■ **What you need to do**
Starting with the line that contains "Campera Hombre Tucuman (399, 1772)" and stopping after the line that contains "03413625722 (74, 2156)", return each line below exactly as written, with no others.

╭──

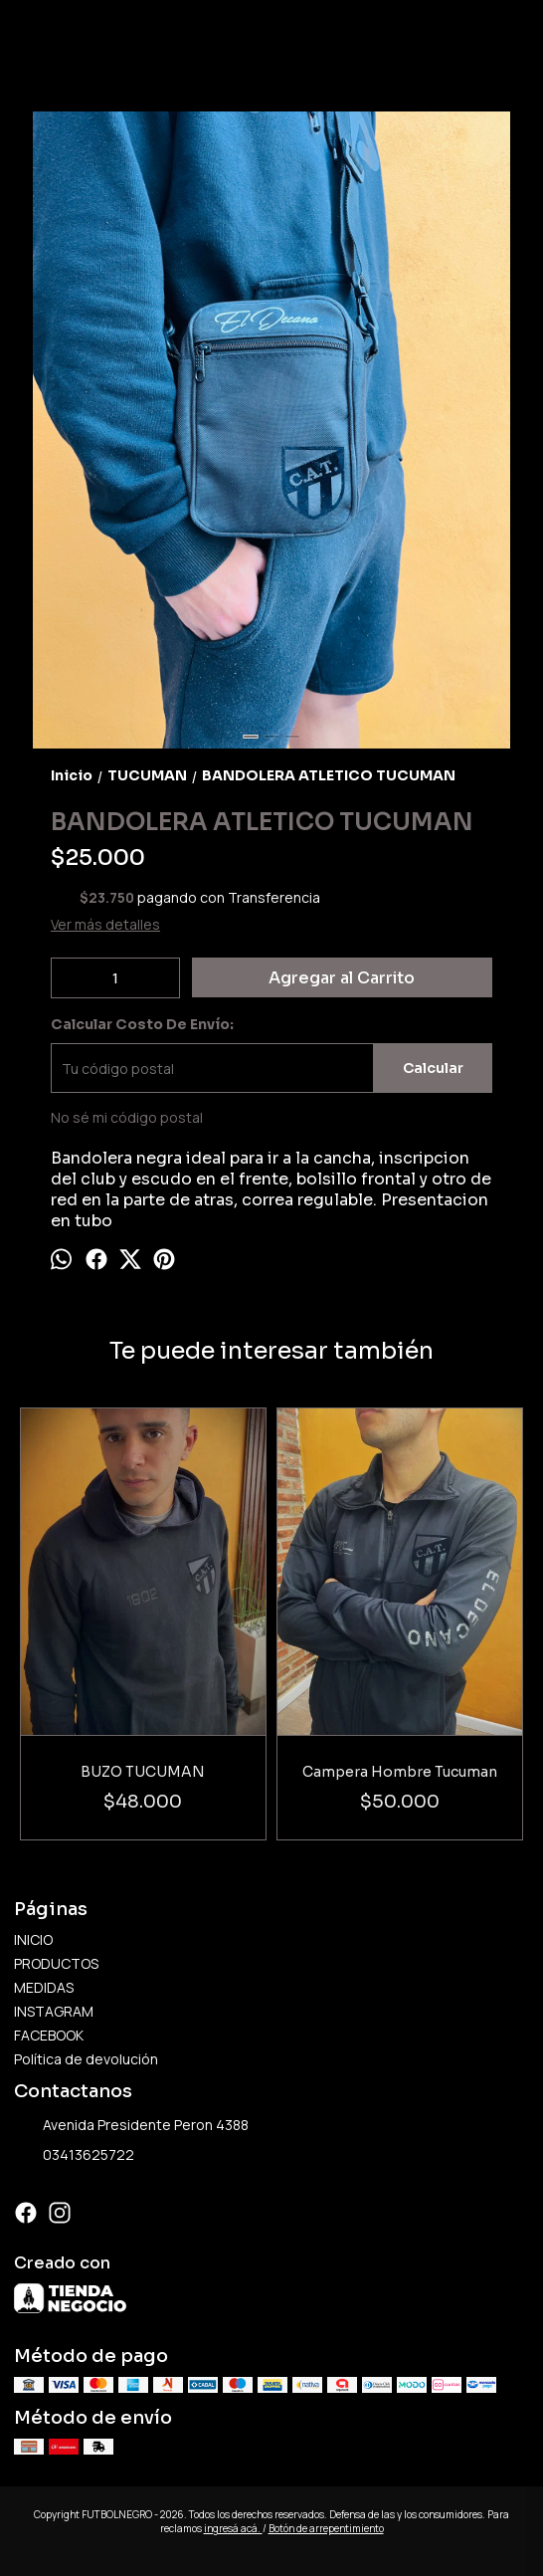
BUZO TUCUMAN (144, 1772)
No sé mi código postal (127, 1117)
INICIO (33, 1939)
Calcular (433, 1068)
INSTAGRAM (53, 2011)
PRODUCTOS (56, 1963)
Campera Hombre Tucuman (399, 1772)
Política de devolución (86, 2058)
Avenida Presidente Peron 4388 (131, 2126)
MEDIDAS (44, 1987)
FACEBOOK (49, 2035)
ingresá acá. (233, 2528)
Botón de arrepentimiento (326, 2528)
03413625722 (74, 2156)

╰──
╭──

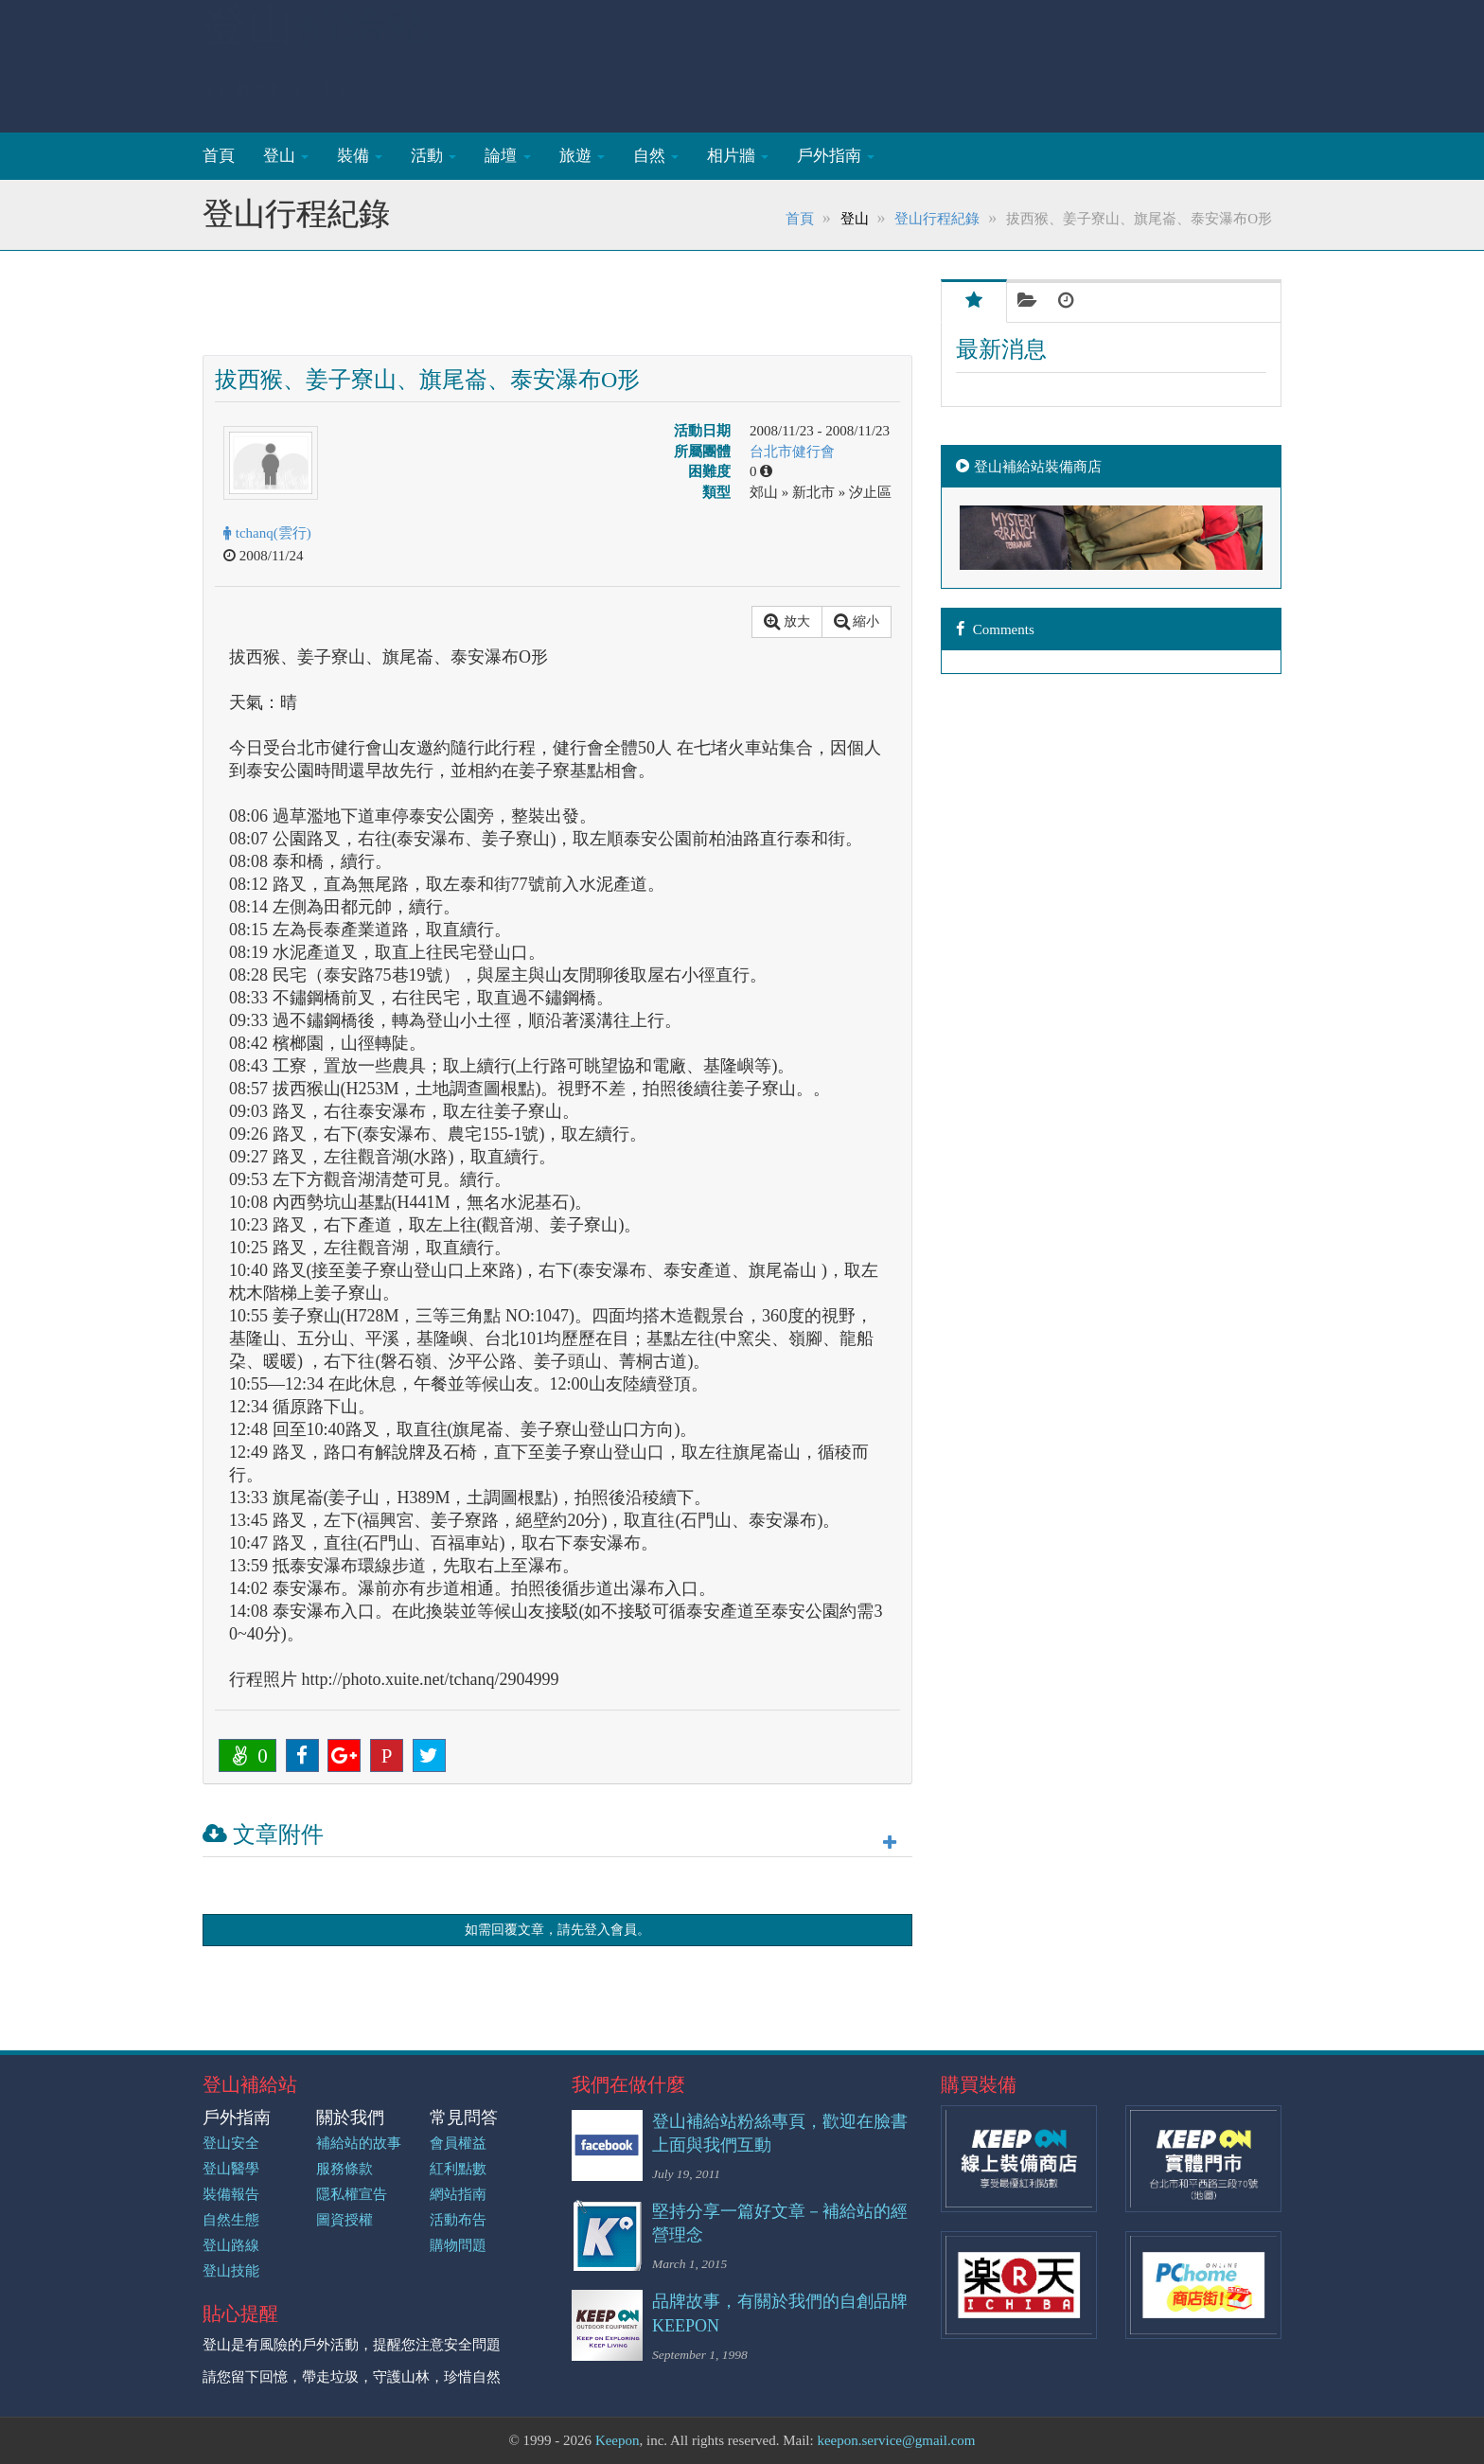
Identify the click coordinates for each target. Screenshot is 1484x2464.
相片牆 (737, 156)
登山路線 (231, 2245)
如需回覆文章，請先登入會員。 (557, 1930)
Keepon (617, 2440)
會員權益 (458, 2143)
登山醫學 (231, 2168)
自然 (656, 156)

╰──

■ **Problem solution**
Campera Hombre Tucuman (399, 1772)
Política de devolución (86, 2058)
Avenida Presidente Peron 4388 (131, 2126)
MEDIDAS (44, 1987)
FACEBOOK (49, 2035)
ingresá acá. (233, 2528)
Botón de arrepentimiento (326, 2528)
03413625722 (74, 2156)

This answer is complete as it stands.